_Task requirements_
Write out the listing exactly, from its first line through the line holding "государственной общеобразовательной средней", but include none of the pictures.

_Dataset content_
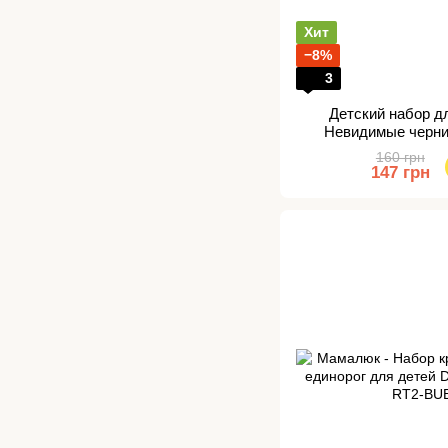
Хит
−8%
3
Детский набор д
Невидимые черни
160 грн
147 грн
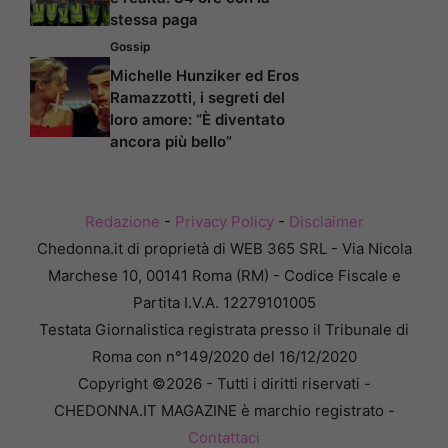
stessa paga
Gossip
Michelle Hunziker ed Eros
Ramazzotti, i segreti del
loro amore: “È diventato
ancora più bello”
Redazione
-
Privacy Policy
-
Disclaimer
Chedonna.it di proprietà di WEB 365 SRL - Via Nicola
Marchese 10, 00141 Roma (RM) - Codice Fiscale e
Partita I.V.A. 12279101005
Testata Giornalistica registrata presso il Tribunale di
Roma con n°149/2020 del 16/12/2020
Copyright ©2026 - Tutti i diritti riservati -
CHEDONNA.IT MAGAZINE è marchio registrato -
Contattaci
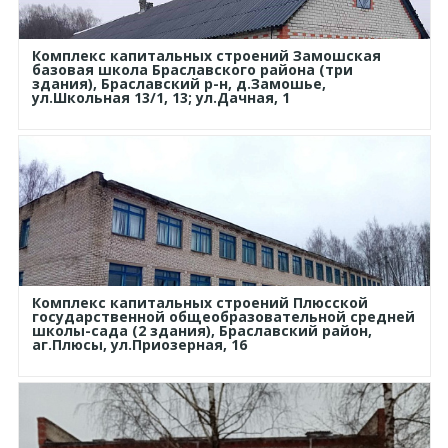
Комплекс капитальных строений Замошская
базовая школа Браславского района (три
здания), Браславский р-н, д.Замошье,
ул.Школьная 13/1, 13; ул.Дачная, 1
Комплекс капитальных строений Плюсской
государственной общеобразовательной средней
школы-сада (2 здания), Браславский район,
аг.Плюсы, ул.Приозерная, 16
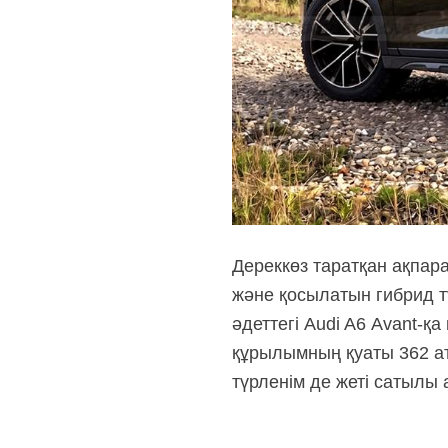
Дереккөз таратқан ақпар
және қосылатын гибрид тү
әдеттегі Audi
A6 Avant-қа
құрылымның қуаты 362 ат
түрленім де жеті сатылы 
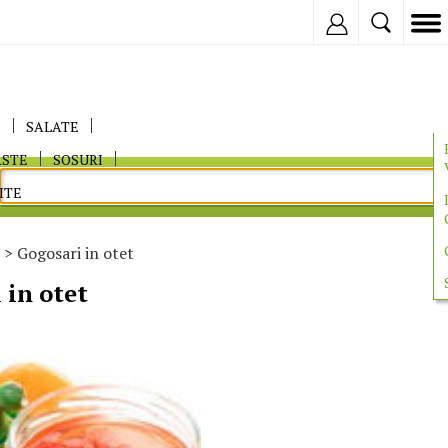
Inregistreaza
E
SALATE
ASTE
SOSURI
ITE
> Gogosari in otet
 in otet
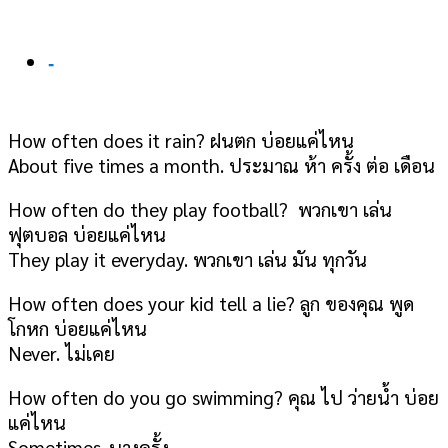
-
How often does it rain? ฝนตก บ่อยแค่ไหน
About five times a month. ประมาณ ห้า ครั้ง ต่อ เดือน
How often do they play football? พวกเขา เล่น
ฟุตบอล บ่อยแค่ไหน
They play it everyday. พวกเขา เล่น มัน ทุกวัน
How often does your kid tell a lie? ลูก ของคุณ พูด
โกหก บ่อยแค่ไหน
Never. ไม่เคย
How often do you go swimming? คุณ ไป ว่ายน้ำ บ่อย
แค่ไหน
Sometimes. บางครั้ง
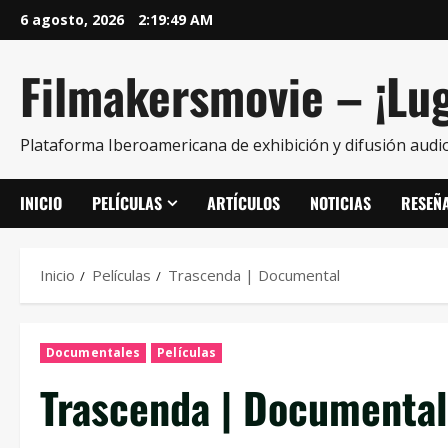
6 agosto, 2026
2:19:51 AM
Filmakersmovie – ¡Lug
Plataforma Iberoamericana de exhibición y difusión audio
INICIO
PELÍCULAS
ARTÍCULOS
NOTICIAS
RESEÑ
Inicio
Películas
Trascenda | Documental
Documentales
Películas
Trascenda | Documental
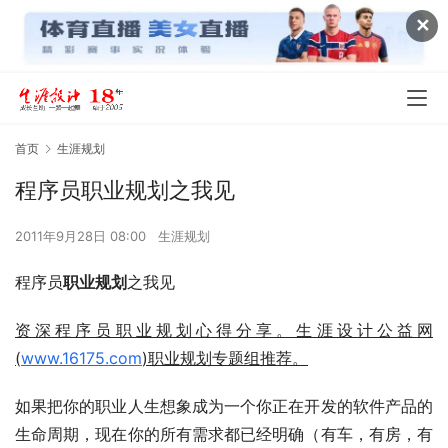
✕
首页
生涯规划
程序员职业规划之我见
2011年9月28日 08:00
生涯规划
程序员
职业规划
之我见
资深程序员职业规划心得分享。生涯设计公益网
(
www.16175.com
)职业规划专题组推荐。
如果把你的职业人生想象成为一个你正在开发的软件产品的
生命周期，现在你的所有需求都已经明确（有车，有房，有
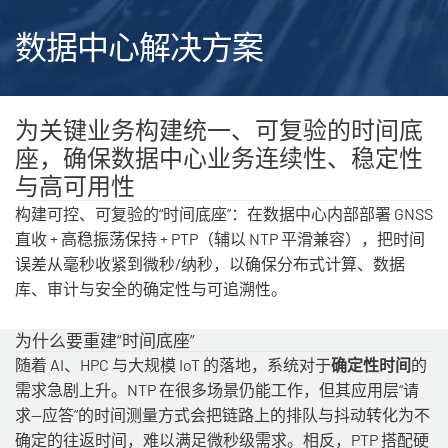
数据中心解决方案
为关键业务构建统一、可复验的时间底
座，确保数据中心业务连续性、稳定性
与高可用性
构建可控、可复验的“时间底座”：在数据中心内部部署 GNSS
直收 + 高稳振荡保持 + PTP（辅以 NTP 平滑兼容），把时间
误差从毫秒收紧到微秒/纳秒，以确保分布式计算、数据
库、审计与安全的确定性与可追溯性。
为什么要重建“时间底座”
随着 AI、HPC 与大规模 IoT 的落地，系统对于
确定性时间
的
需求急剧上升。NTP 在很多场景仍能工作，但其应用层“请
求—应答”的时间测量方式会把链路上的排队与抖动转化为不
确定的往返时间，难以满足微秒级需求。相反，PTP 搭配硬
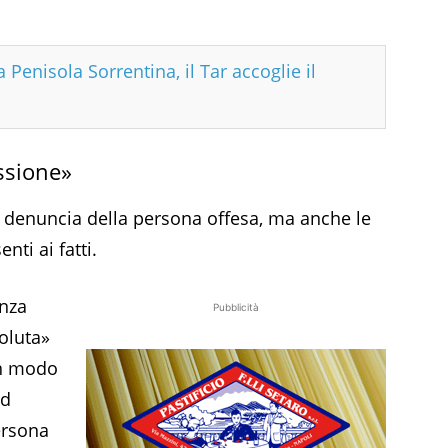
Penisola Sorrentina, il Tar accoglie il
ssione»
a denuncia della persona offesa, ma anche le
nti ai fatti.
anza
Pubblicità
oluta»
in modo
ed
ersona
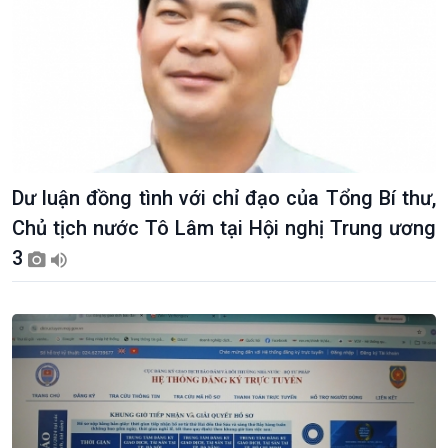
Dư luận đồng tình với chỉ đạo của Tổng Bí thư,
Chủ tịch nước Tô Lâm tại Hội nghị Trung ương
3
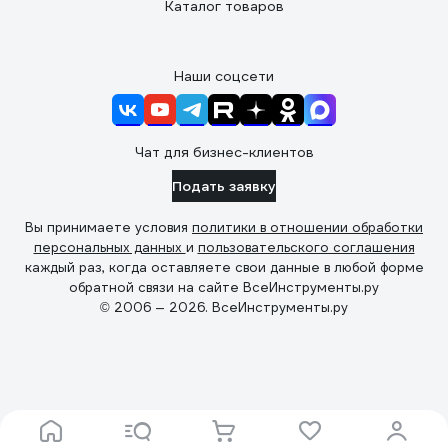
Каталог товаров
Наши соцсети
Чат для бизнес-клиентов
Подать заявку
Вы принимаете условия
политики в отношении обработки
персональных данных
и
пользовательского соглашения
каждый раз, когда оставляете свои данные в любой форме
обратной связи на сайте ВсеИнструменты.ру
© 2006 — 2026. ВсеИнструменты.ру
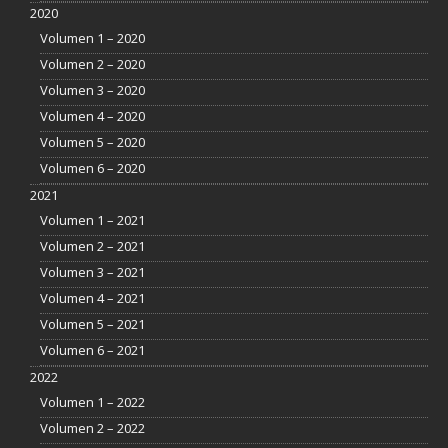
2020
Volumen 1 – 2020
Volumen 2 – 2020
Volumen 3 – 2020
Volumen 4 – 2020
Volumen 5 – 2020
Volumen 6 – 2020
2021
Volumen 1 – 2021
Volumen 2 – 2021
Volumen 3 – 2021
Volumen 4 – 2021
Volumen 5 – 2021
Volumen 6 – 2021
2022
Volumen 1 – 2022
Volumen 2 – 2022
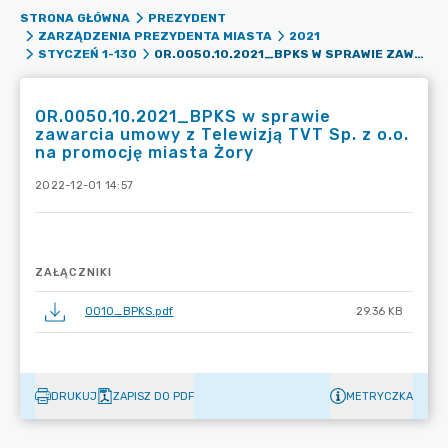
STRONA GŁÓWNA
PREZYDENT
ZARZĄDZENIA PREZYDENTA MIASTA
2021
OR.0050.10.2021_BPKS W SPRAWIE ZAWARCIA UMOWY Z TELEWIZJĄ TVT SP. Z O.O. NA PROMOCJĘ MIASTA ŻORY
STYCZEŃ 1-130
OR.0050.10.2021_BPKS w sprawie
zawarcia umowy z Telewizją TVT Sp. z o.o.
na promocję miasta Żory
2022-12-01 14:57
ZAŁĄCZNIKI
0010_BPKS.pdf
29.36 KB
DRUKUJ
ZAPISZ DO PDF
METRYCZKA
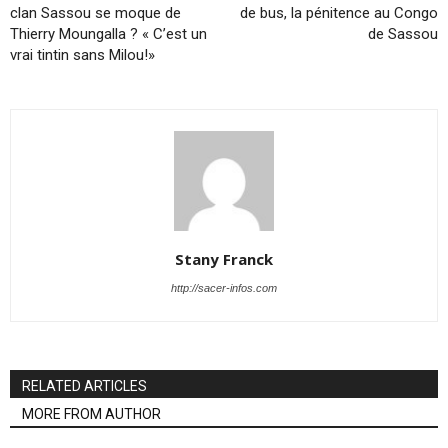
clan Sassou se moque de
de bus, la pénitence au Congo
Thierry Moungalla ? « C’est un
de Sassou
vrai tintin sans Milou!»
Stany Franck
http://sacer-infos.com
RELATED ARTICLES
MORE FROM AUTHOR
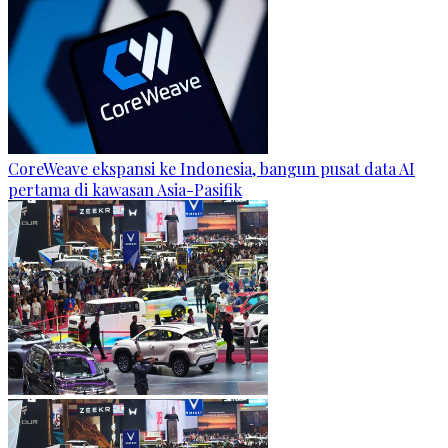
CoreWeave ekspansi ke Indonesia, bangun pusat data AI
pertama di kawasan Asia-Pasifik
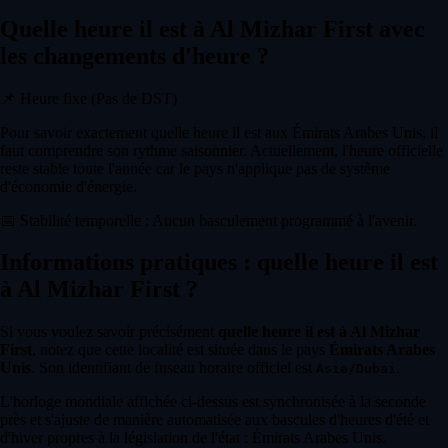
Quelle heure il est à Al Mizhar First avec
les changements d'heure ?
📌
Heure fixe (Pas de DST)
Pour savoir exactement quelle heure il est aux Émirats Arabes Unis, il
faut comprendre son rythme saisonnier. Actuellement, l'heure officielle
reste stable toute l'année car le pays n'applique pas de système
d'économie d'énergie.
📅
Stabilité temporelle : Aucun basculement programmé à l'avenir.
Informations pratiques : quelle heure il est
à Al Mizhar First ?
Si vous voulez savoir précisément
quelle heure il est à Al Mizhar
First
, notez que cette localité est située dans le pays
Émirats Arabes
Unis
. Son identifiant de fuseau horaire officiel est
.
Asia/Dubai
L'horloge mondiale affichée ci-dessus est synchronisée à la seconde
près et s'ajuste de manière automatisée aux bascules d'heures d'été et
d'hiver propres à la législation de l'état : Émirats Arabes Unis.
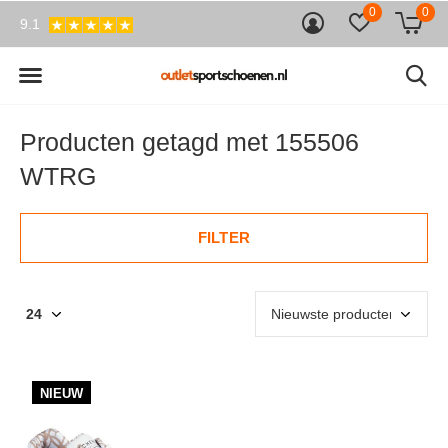
0
0
9.1
Producten getagd met 155506
WTRG
FILTER
NIEUW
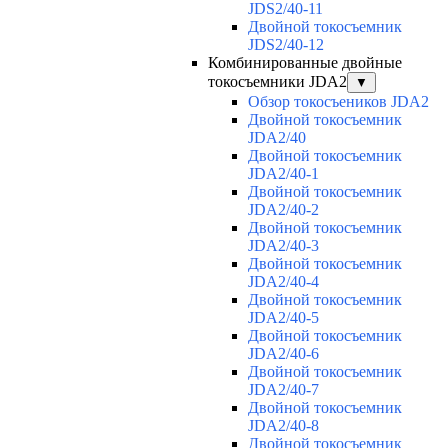
JDS2/40-11
Двойной токосъемник
JDS2/40-12
Комбинированные двойные
токосъемники JDA2
▼
Обзор токосъеников JDA2
Двойной токосъемник
JDA2/40
Двойной токосъемник
JDA2/40-1
Двойной токосъемник
JDA2/40-2
Двойной токосъемник
JDA2/40-3
Двойной токосъемник
JDA2/40-4
Двойной токосъемник
JDA2/40-5
Двойной токосъемник
JDA2/40-6
Двойной токосъемник
JDA2/40-7
Двойной токосъемник
JDA2/40-8
Двойной токосъемник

_Answer section_
Хит
−8%
3
Детский набор д
Невидимые черни
160 грн
147 грн
stessa paga
Gossip
Michelle Hunziker ed Eros
Ramazzotti, i segreti del
loro amore: “È diventato
ancora più bello”
Redazione
-
Privacy Policy
-
Disclaimer
Chedonna.it di proprietà di WEB 365 SRL - Via Nicola
Marchese 10, 00141 Roma (RM) - Codice Fiscale e
Partita I.V.A. 12279101005
Testata Giornalistica registrata presso il Tribunale di
Roma con n°149/2020 del 16/12/2020
Copyright ©2026 - Tutti i diritti riservati -
CHEDONNA.IT MAGAZINE è marchio registrato -
Contattaci
Комплекс капитальных строений Замошская
базовая школа Браславского района (три
здания), Браславский р-н, д.Замошье,
ул.Школьная 13/1, 13; ул.Дачная, 1
Комплекс капитальных строений Плюсской
государственной общеобразовательной средней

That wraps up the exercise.